======== DATA IN THIS EXERCISE

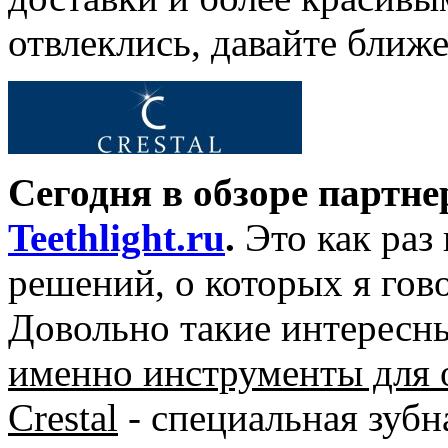
отвлеклись, давайте ближе
Сегодня в обзоре партн
Teethlight.ru
.
Это как раз
решений, о которых я гов
Довольно такие интересн
именно инструменты для 
Crestal
- специальная зубна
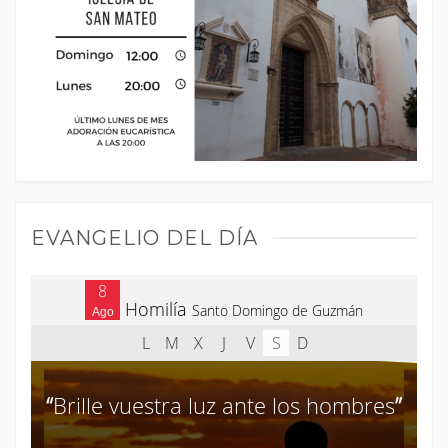
EVANGELIO DEL DÍA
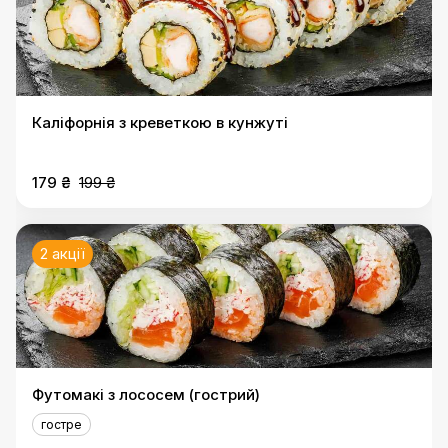
Каліфорнія з креветкою в кунжуті
179 ₴
199 ₴
2 акції
Футомакі з лососем (гострий)
гостре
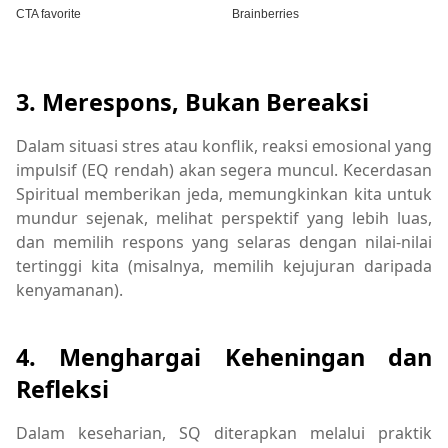
3. Merespons, Bukan Bereaksi
Dalam situasi stres atau konflik, reaksi emosional yang
impulsif (EQ rendah) akan segera muncul. Kecerdasan
Spiritual memberikan jeda, memungkinkan kita untuk
mundur sejenak, melihat perspektif yang lebih luas,
dan memilih respons yang selaras dengan nilai-nilai
tertinggi kita (misalnya, memilih kejujuran daripada
kenyamanan).
4. Menghargai Keheningan dan
Refleksi
Dalam keseharian, SQ diterapkan melalui praktik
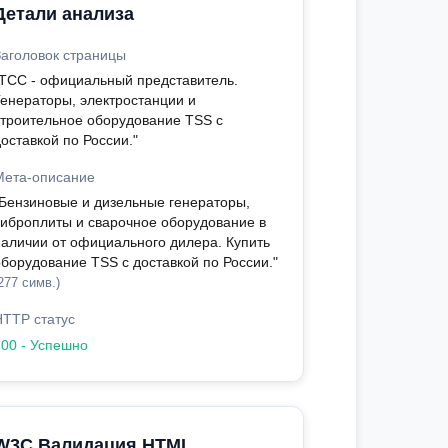
Детали анализа
Заголовок страницы
"ТСС - официальный представитель.
Генераторы, электростанции и
строительное оборудование TSS с
оставкой по России."
Мета-описание
"Бензиновые и дизельные генераторы,
виброплиты и сварочное оборудование в
наличии от официального дилера. Купить
оборудование TSS с доставкой по России."
277 симв.)
HTTP статус
200 - Успешно
W3C Валидация HTML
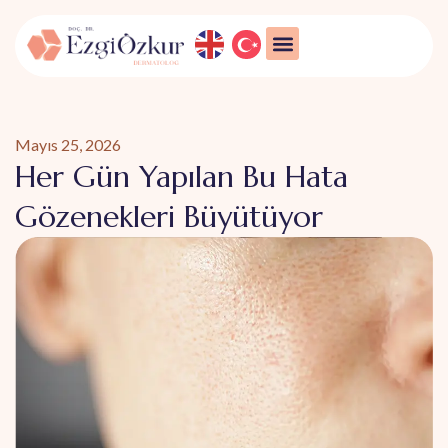
Mayıs 25, 2026
Her Gün Yapılan Bu Hata
Gözenekleri Büyütüyor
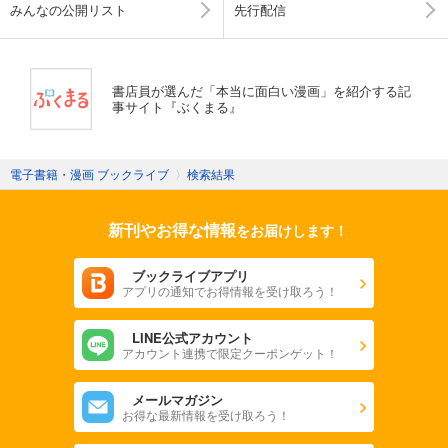
みんなの公開リスト
先行配信
書店員が選んだ「本当に面白い漫画」を紹介する記
事サイト『ぶくまる』
電子書籍・漫画 ブックライブ
〉
検索結果
新刊やお得な情報
をお届けします！
ブックライブアプリ
アプリの通知でお得情報を受け取ろう！
LINE公式アカウント
アカウント連携で限定クーポンゲット！
メールマガジン
お得な最新情報を受け取ろう！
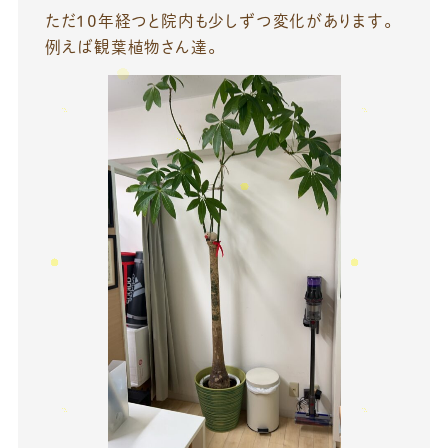
ただ１０年経つと院内も少しずつ変化があります。
例えば観葉植物さん達。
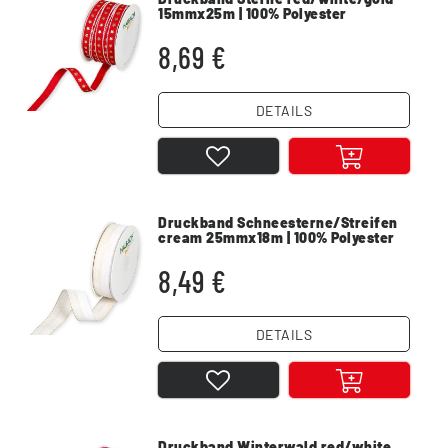
15mmx25m | 100% Polyester
8,69 €
DETAILS
Druckband Schneesterne/Streifen
cream 25mmx18m | 100% Polyester
8,49 €
DETAILS
Druckband Winterwald red/white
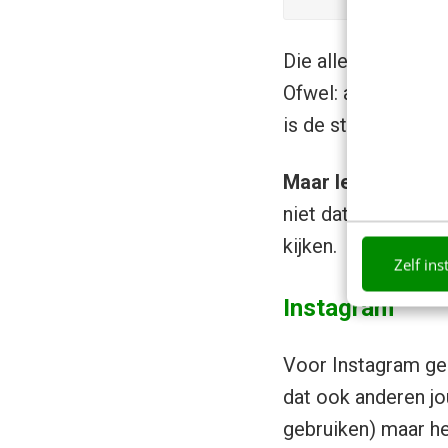
Die allerlaatste vi
Ofwel: alleen als i
is de stitch ook t
Maar let op
: dat 
niet dat je het ma
kijken.
Zelf ins
Instagram
Voor Instagram geld
dat ook anderen jo
gebruiken) maar het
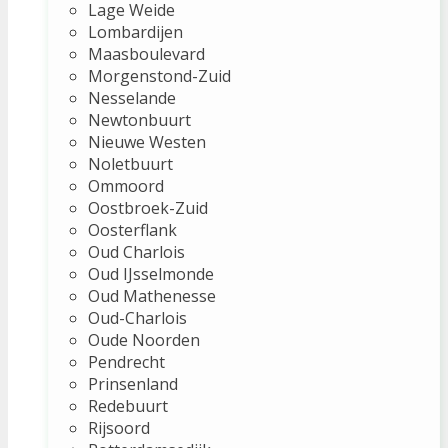
Lage Weide
Lombardijen
Maasboulevard
Morgenstond-Zuid
Nesselande
Newtonbuurt
Nieuwe Westen
Noletbuurt
Ommoord
Oostbroek-Zuid
Oosterflank
Oud Charlois
Oud IJsselmonde
Oud Mathenesse
Oud-Charlois
Oude Noorden
Pendrecht
Prinsenland
Redebuurt
Rijsoord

================

● TASK BRIEF:
Could you set down, exactly as written, every line from the start of the records above through the line containing "3. Merespons, Bukan Bereaksi", leaving the pictures out?

● TASK SOLUTION:
отвлеклись, давайте ближе
Сегодня в обзоре партн
Teethlight.ru
.
Это как раз
решений, о которых я гов
Довольно такие интересн
именно инструменты для 
Crestal
- специальная зубна
EVANGELIO DEL DÍA
Каліфорнія з креветкою в кунжуті
179 ₴
199 ₴
2 акції
Футомакі з лососем (гострий)
гостре
3. Merespons, Bukan Bereaksi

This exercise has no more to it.